◆ WORK TASK:
Down to the last line, restate the listing below exactly.

━━ DATA EXCERPTS

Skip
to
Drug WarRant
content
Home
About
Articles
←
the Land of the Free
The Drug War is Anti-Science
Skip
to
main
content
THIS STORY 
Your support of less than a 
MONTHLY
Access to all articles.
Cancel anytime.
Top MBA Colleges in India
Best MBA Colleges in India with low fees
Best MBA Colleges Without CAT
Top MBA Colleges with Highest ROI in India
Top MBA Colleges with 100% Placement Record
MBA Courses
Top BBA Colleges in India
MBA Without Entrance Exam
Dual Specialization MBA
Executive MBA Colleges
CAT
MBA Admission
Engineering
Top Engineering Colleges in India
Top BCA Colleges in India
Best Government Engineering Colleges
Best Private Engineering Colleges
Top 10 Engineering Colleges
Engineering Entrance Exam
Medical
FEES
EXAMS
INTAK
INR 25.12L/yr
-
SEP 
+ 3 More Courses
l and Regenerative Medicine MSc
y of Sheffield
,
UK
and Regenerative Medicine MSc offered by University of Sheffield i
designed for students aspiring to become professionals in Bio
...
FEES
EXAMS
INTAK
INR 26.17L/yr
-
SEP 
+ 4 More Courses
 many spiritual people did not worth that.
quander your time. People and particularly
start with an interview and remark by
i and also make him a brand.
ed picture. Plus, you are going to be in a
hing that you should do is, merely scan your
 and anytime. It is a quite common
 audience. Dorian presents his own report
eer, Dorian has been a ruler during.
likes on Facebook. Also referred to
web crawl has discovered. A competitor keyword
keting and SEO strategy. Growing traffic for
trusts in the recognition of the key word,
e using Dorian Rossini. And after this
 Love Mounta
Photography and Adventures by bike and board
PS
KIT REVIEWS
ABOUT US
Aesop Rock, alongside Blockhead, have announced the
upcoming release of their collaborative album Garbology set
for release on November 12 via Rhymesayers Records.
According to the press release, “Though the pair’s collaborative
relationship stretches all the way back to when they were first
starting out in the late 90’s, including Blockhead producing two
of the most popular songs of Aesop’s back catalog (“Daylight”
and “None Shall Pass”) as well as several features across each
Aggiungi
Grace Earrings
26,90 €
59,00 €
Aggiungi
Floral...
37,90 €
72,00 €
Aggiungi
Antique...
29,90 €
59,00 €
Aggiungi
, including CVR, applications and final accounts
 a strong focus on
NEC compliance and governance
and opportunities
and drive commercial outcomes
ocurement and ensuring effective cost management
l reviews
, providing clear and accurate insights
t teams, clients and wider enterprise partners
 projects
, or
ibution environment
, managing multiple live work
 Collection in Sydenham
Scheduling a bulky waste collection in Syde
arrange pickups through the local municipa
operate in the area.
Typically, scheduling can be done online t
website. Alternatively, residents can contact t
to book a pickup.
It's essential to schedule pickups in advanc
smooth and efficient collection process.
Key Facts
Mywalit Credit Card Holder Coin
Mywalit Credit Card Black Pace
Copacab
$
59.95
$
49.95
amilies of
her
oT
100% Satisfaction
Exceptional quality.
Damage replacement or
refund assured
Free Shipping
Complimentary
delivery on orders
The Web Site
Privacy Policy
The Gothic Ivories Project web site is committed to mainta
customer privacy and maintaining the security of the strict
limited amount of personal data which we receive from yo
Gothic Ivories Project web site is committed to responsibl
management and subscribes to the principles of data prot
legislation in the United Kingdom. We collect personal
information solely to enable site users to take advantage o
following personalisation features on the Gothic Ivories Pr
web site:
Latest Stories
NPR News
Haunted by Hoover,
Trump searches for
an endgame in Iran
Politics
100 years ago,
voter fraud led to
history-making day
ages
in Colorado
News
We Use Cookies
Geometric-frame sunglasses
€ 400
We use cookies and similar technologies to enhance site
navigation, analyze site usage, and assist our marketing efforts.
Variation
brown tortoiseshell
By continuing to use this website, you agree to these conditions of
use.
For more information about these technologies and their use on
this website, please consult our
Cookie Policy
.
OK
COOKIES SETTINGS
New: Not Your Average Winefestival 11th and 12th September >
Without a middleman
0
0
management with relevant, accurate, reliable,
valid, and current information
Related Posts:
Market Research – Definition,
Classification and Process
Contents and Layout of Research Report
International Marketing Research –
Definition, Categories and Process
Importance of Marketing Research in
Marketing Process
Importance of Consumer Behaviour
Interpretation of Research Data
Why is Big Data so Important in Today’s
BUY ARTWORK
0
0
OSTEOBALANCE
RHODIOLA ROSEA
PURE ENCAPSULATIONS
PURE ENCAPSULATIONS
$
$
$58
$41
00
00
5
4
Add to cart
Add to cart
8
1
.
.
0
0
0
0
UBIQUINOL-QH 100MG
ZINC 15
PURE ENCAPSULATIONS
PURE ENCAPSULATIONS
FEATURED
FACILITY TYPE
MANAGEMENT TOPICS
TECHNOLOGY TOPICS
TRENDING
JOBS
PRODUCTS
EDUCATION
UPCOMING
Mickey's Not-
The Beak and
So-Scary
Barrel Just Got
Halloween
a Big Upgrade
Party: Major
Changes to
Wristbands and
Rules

━━━━

◆ WRITTEN SOLUTION:
Skip
to
Drug WarRant
content
Home
About
Articles
←
the Land of the Free
The Drug War is Anti-Science
Skip
to
main
content
THIS STORY 
Your support of less than a 
MONTHLY
Access to all articles.
Cancel anytime.
Top MBA Colleges in India
Best MBA Colleges in India with low fees
Best MBA Colleges Without CAT
Top MBA Colleges with Highest ROI in India
Top MBA Colleges with 100% Placement Record
MBA Courses
Top BBA Colleges in India
MBA Without Entrance Exam
Dual Specialization MBA
Executive MBA Colleges
CAT
MBA Admission
Engineering
Top Engineering Colleges in India
Top BCA Colleges in India
Best Government Engineering Colleges
Best Private Engineering Colleges
Top 10 Engineering Colleges
Engineering Entrance Exam
Medical
FEES
EXAMS
INTAK
INR 25.12L/yr
-
SEP 
+ 3 More Courses
l and Regenerative Medicine MSc
y of Sheffield
,
UK
and Regenerative Medicine MSc offered by University of Sheffield i
designed for students aspiring to become professionals in Bio
...
FEES
EXAMS
INTAK
INR 26.17L/yr
-
SEP 
+ 4 More Courses
 many spiritual people did not worth that.
quander your time. People and particularly
start with an interview and remark by
i and also make him a brand.
ed picture. Plus, you are going to be in a
hing that you should do is, merely scan your
 and anytime. It is a quite common
 audience. Dorian presents his own report
eer, Dorian has been a ruler during.
likes on Facebook. Also referred to
web crawl has discovered. A competitor keyword
keting and SEO strategy. Growing traffic for
trusts in the recognition of the key word,
e using Dorian Rossini. And after this
 Love Mounta
Photography and Adventures by bike and board
PS
KIT REVIEWS
ABOUT US
Aesop Rock, alongside Blockhead, have announced the
upcoming release of their collaborative album Garbology set
for release on November 12 via Rhymesayers Records.
According to the press release, “Though the pair’s collaborative
relationship stretches all the way back to when they were first
starting out in the late 90’s, including Blockhead producing two
of the most popular songs of Aesop’s back catalog (“Daylight”
and “None Shall Pass”) as well as several features across each
Aggiungi
Grace Earrings
26,90 €
59,00 €
Aggiungi
Floral...
37,90 €
72,00 €
Aggiungi
Antique...
29,90 €
59,00 €
Aggiungi
, including CVR, applications and final accounts
 a strong focus on
NEC compliance and governance
and opportunities
and drive commercial outcomes
ocurement and ensuring effective cost management
l reviews
, providing clear and accurate insights
t teams, clients and wider enterprise partners
 projects
, or
ibution environment
, managing multiple live work
 Collection in Sydenham
Scheduling a bulky waste collection in Syde
arrange pickups through the local municipa
operate in the area.
Typically, scheduling can be done online t
website. Alternatively, residents can contact t
to book a pickup.
It's essential to schedule pickups in advanc
smooth and efficient collection process.
Key Facts
Mywalit Credit Card Holder Coin
Mywalit Credit Card Black Pace
Copacab
$
59.95
$
49.95
amilies of
her
oT
100% Satisfaction
Exceptional quality.
Damage replacement or
refund assured
Free Shipping
Complimentary
delivery on orders
The Web Site
Privacy Policy
The Gothic Ivories Project web site is committed to mainta
customer privacy and maintaining the security of the strict
limited amount of personal data which we receive from yo
Gothic Ivories Project web site is committed to responsibl
management and subscribes to the principles of data prot
legislation in the United Kingdom. We collect personal
information solely to enable site users to take advantage o
following personalisation features on the Gothic Ivories Pr
web site:
Latest Stories
NPR News
Haunted by Hoover,
Trump searches for
an endgame in Iran
Politics
100 years ago,
voter fraud led to
history-making day
ages
in Colorado
News
We Use Cookies
Geometric-frame sunglasses
€ 400
We use cookies and similar technologies to enhance site
navigation, analyze site usage, and assist our marketing efforts.
Variation
brown tortoiseshell
By continuing to use this website, you agree to these conditions of
use.
For more information about these technologies and their use on
this website, please consult our
Cookie Policy
.
OK
COOKIES SETTINGS
New: Not Your Average Winefestival 11th and 12th September >
Without a middleman
0
0
management with relevant, accurate, reliable,
valid, and current information
Related Posts:
Market Research – Definition,
Classification and Process
Contents and Layout of Research Report
International Marketing Research –
Definition, Categories and Process
Importance of Marketing Research in
Marketing Process
Importance of Consumer Behaviour
Interpretation of Research Data
Why is Big Data so Important in Today’s
BUY ARTWORK
0
0
OSTEOBALANCE
RHODIOLA ROSEA
PURE ENCAPSULATIONS
PURE ENCAPSULATIONS
$
$
$58
$41
00
00
5
4
Add to cart
Add to cart
8
1
.
.
0
0
0
0
UBIQUINOL-QH 100MG
ZINC 15
PURE ENCAPSULATIONS
PURE ENCAPSULATIONS
FEATURED
FACILITY TYPE
MANAGEMENT TOPICS
TECHNOLOGY TOPICS
TRENDING
JOBS
PRODUCTS
EDUCATION
UPCOMING
Mickey's Not-
The Beak and
So-Scary
Barrel Just Got
Halloween
a Big Upgrade
Party: Major
Changes to
Wristbands and
Rules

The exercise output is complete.